=== Exercise aim ===
Your job is to retype all of the data word for word, leaving every image out.

-- Dataset records follows --

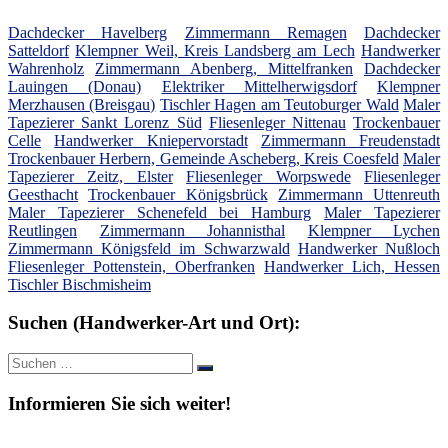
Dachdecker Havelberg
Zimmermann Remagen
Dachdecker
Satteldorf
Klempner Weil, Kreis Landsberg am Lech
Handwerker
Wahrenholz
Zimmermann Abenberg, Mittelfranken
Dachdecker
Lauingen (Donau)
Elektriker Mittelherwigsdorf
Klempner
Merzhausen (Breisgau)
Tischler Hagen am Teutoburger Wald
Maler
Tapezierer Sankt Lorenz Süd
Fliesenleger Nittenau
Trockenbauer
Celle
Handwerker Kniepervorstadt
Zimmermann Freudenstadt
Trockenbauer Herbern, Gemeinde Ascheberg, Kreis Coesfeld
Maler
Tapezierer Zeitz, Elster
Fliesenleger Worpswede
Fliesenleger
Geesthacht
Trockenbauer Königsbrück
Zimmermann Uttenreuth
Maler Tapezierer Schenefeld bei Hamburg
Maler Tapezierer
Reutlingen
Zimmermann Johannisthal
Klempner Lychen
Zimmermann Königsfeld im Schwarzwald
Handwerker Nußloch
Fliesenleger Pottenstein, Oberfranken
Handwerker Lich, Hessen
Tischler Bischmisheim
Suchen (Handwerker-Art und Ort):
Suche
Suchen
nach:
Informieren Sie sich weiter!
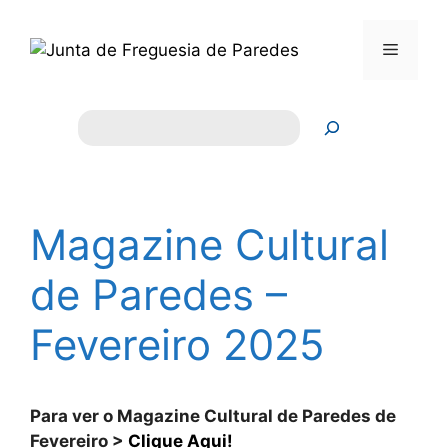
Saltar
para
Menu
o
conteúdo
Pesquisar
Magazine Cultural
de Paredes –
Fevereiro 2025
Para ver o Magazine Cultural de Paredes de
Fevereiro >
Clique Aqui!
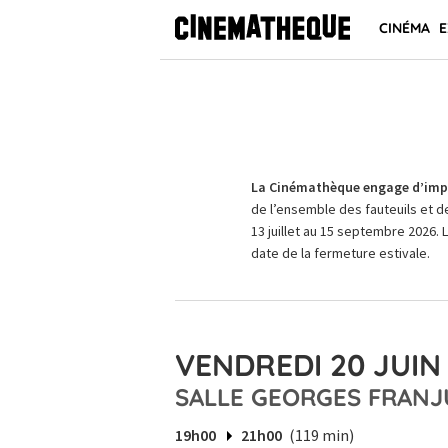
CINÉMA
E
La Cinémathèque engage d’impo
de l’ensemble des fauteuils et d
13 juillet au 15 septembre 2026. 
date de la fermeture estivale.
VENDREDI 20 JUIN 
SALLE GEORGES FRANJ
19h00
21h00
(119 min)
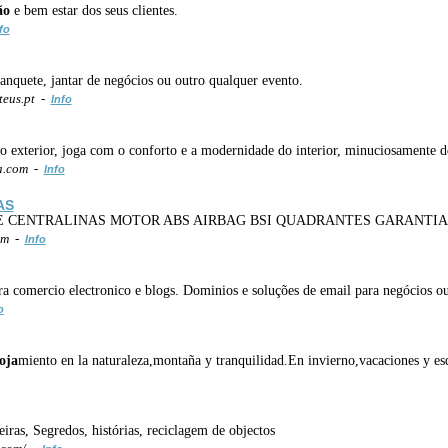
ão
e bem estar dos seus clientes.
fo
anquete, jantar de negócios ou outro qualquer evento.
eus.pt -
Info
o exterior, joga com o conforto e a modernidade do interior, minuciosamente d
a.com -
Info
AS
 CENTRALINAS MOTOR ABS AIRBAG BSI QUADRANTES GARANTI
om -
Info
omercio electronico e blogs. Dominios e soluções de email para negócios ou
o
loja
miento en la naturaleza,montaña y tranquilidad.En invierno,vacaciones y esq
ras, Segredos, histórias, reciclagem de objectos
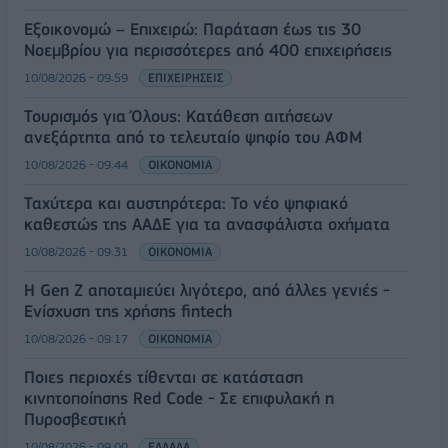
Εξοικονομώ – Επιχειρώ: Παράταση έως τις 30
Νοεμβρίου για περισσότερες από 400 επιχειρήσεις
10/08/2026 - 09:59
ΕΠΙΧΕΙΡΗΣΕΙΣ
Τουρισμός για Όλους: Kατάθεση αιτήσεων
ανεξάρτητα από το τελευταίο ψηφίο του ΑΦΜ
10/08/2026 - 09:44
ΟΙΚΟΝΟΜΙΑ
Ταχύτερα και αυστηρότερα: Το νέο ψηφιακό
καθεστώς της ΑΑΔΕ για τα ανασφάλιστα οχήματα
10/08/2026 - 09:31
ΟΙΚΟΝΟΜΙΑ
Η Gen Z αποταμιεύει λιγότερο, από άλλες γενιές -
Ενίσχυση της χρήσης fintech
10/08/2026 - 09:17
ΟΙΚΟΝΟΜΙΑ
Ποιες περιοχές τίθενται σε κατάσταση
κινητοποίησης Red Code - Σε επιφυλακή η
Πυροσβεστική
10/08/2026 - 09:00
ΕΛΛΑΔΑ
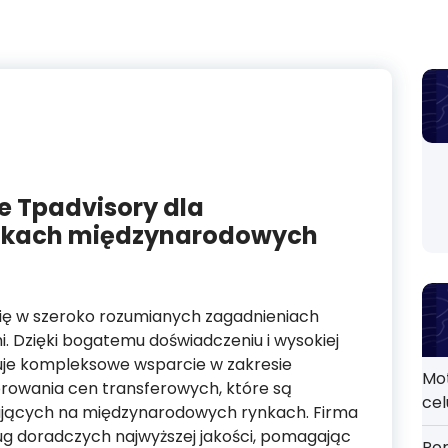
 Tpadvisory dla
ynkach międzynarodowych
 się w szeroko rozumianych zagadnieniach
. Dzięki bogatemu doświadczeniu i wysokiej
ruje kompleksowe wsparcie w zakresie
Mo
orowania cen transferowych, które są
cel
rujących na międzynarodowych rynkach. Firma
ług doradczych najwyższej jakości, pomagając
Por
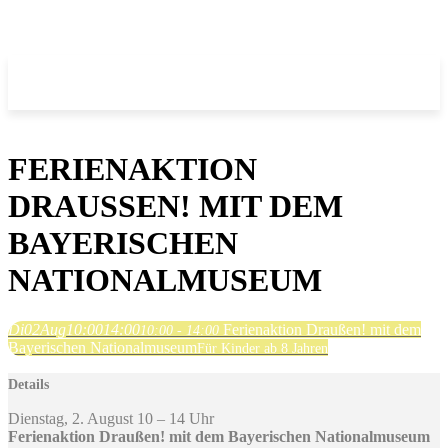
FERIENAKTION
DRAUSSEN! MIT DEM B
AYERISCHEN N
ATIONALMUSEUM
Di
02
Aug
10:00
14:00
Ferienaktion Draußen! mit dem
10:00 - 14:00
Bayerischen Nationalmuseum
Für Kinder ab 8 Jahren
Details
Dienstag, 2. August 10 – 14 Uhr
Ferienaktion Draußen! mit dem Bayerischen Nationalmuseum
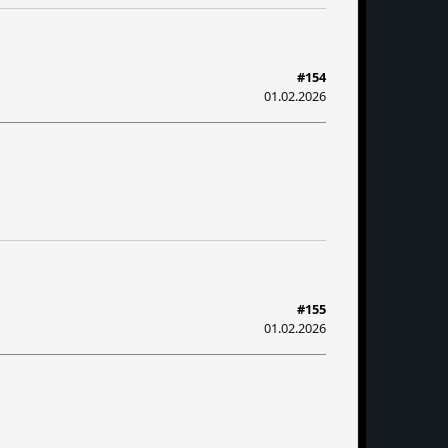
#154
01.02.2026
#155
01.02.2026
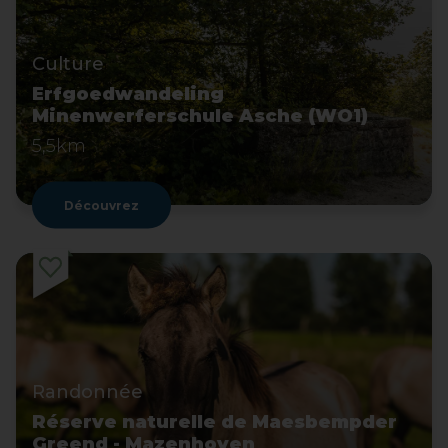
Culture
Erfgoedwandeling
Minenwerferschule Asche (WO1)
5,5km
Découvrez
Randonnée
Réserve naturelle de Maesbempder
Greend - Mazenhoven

-- Dataset records concluded --

=== Expected output ===
Dachdecker Havelberg
Zimmermann Remagen
Dachdecker
Satteldorf
Klempner Weil, Kreis Landsberg am Lech
Handwerker
Wahrenholz
Zimmermann Abenberg, Mittelfranken
Dachdecker
Lauingen (Donau)
Elektriker Mittelherwigsdorf
Klempner
Merzhausen (Breisgau)
Tischler Hagen am Teutoburger Wald
Maler
Tapezierer Sankt Lorenz Süd
Fliesenleger Nittenau
Trockenbauer
Celle
Handwerker Kniepervorstadt
Zimmermann Freudenstadt
Trockenbauer Herbern, Gemeinde Ascheberg, Kreis Coesfeld
Maler
Tapezierer Zeitz, Elster
Fliesenleger Worpswede
Fliesenleger
Geesthacht
Trockenbauer Königsbrück
Zimmermann Uttenreuth
Maler Tapezierer Schenefeld bei Hamburg
Maler Tapezierer
Reutlingen
Zimmermann Johannisthal
Klempner Lychen
Zimmermann Königsfeld im Schwarzwald
Handwerker Nußloch
Fliesenleger Pottenstein, Oberfranken
Handwerker Lich, Hessen
Tischler Bischmisheim
Suchen (Handwerker-Art und Ort):
Suche
Suchen
nach:
Informieren Sie sich weiter!
Saltar
para
Menu
o
conteúdo
Pesquisar
Magazine Cultural
de Paredes –
Fevereiro 2025
Para ver o Magazine Cultural de Paredes de
Fevereiro >
Clique Aqui!
CINÉMA
E
La Cinémathèque engage d’impo
de l’ensemble des fauteuils et d
13 juillet au 15 septembre 2026. 
date de la fermeture estivale.
VENDREDI 20 JUIN 
SALLE GEORGES FRANJ
19h00
21h00
(119 min)
ão
e bem estar dos seus clientes.
fo
anquete, jantar de negócios ou outro qualquer evento.
eus.pt -
Info
o exterior, joga com o conforto e a modernidade do interior, minuciosamente d
a.com -
Info
AS
 CENTRALINAS MOTOR ABS AIRBAG BSI QUADRANTES GARANTI
om -
Info
omercio electronico e blogs. Dominios e soluções de email para negócios ou
o
loja
miento en la naturaleza,montaña y tranquilidad.En invierno,vacaciones y esq
ras, Segredos, histórias, reciclagem de objectos
Εξοικονομώ – Επιχειρώ: Παράταση έως τις 30
Νοεμβρίου για περισσότερες από 400 επιχειρήσεις
10/08/2026 - 09:59
ΕΠΙΧΕΙΡΗΣΕΙΣ
Τουρισμός για Όλους: Kατάθεση αιτήσεων
ανεξάρτητα από το τελευταίο ψηφίο του ΑΦΜ
10/08/2026 - 09:44
ΟΙΚΟΝΟΜΙΑ
Ταχύτερα και αυστηρότερα: Το νέο ψηφιακό
καθεστώς της ΑΑΔΕ για τα ανασφάλιστα οχήματα
10/08/2026 - 09:31
ΟΙΚΟΝΟΜΙΑ
Η Gen Z αποταμιεύει λιγότερο, από άλλες γενιές -
Ενίσχυση της χρήσης fintech
10/08/2026 - 09:17
ΟΙΚΟΝΟΜΙΑ
Ποιες περιοχές τίθενται σε κατάσταση
κινητοποίησης Red Code - Σε επιφυλακή η
Πυροσβεστική
10/08/2026 - 09:00
ΕΛΛΑΔΑ
 Tpadvisory dla
ynkach międzynarodowych
 się w szeroko rozumianych zagadnieniach
. Dzięki bogatemu doświadczeniu i wysokiej
ruje kompleksowe wsparcie w zakresie
Mo
orowania cen transferowych, które są
cel
rujących na międzynarodowych rynkach. Firma
ług doradczych najwyższej jakości, pomagając
Por
FERIENAKTION
DRAUSSEN! MIT DEM B
AYERISCHEN N
ATIONALMUSEUM
Di
02
Aug
10:00
14:00
Ferienaktion Draußen! mit dem
10:00 - 14:00
Bayerischen Nationalmuseum
Für Kinder ab 8 Jahren
Details
Dienstag, 2. August 10 – 14 Uhr
Ferienaktion Draußen! mit dem Bayerischen Nationalmuseum
#154
01.02.2026
#155
01.02.2026
Culture
Erfgoedwandeling
Minenwerferschule Asche (WO1)
5,5km
Découvrez
Randonnée
Réserve naturelle de Maesbempder
Greend - Mazenhoven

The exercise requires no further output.